→ PROMPT: Write out exactly the lines from the one with "Longtemps cantonnée aux" through the last line of the data below, but not the pictures.

Transcribed page contents:
□ □ □

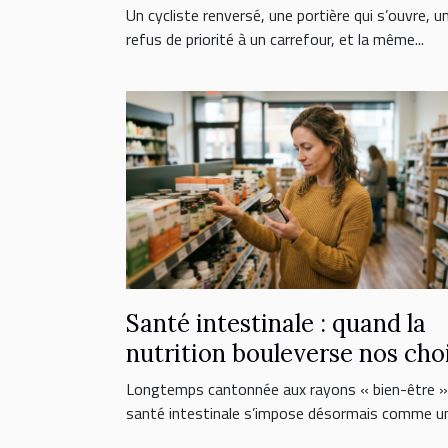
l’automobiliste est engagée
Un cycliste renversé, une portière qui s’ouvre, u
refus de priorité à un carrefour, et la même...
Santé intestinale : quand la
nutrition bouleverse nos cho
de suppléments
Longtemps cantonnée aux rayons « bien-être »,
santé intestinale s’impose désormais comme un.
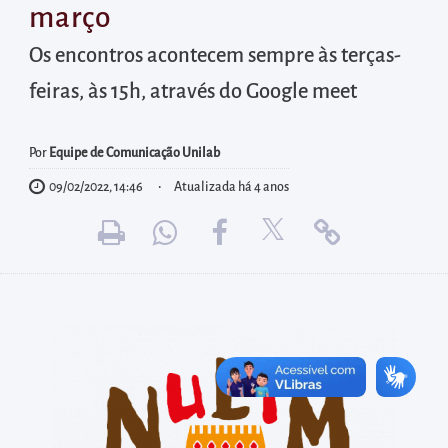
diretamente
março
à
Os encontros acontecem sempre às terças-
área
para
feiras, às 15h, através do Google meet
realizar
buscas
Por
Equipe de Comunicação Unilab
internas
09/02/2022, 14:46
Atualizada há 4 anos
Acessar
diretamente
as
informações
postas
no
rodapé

□ □ □

→ EXERCISE RESULT:
Longtemps cantonnée aux rayons « bien-être »,
santé intestinale s’impose désormais comme un.
diretamente
março
à
Os encontros acontecem sempre às terças-
área
para
feiras, às 15h, através do Google meet
realizar
buscas
Por
Equipe de Comunicação Unilab
internas
09/02/2022, 14:46
Atualizada há 4 anos
Acessar
diretamente
as
informações
postas
no
rodapé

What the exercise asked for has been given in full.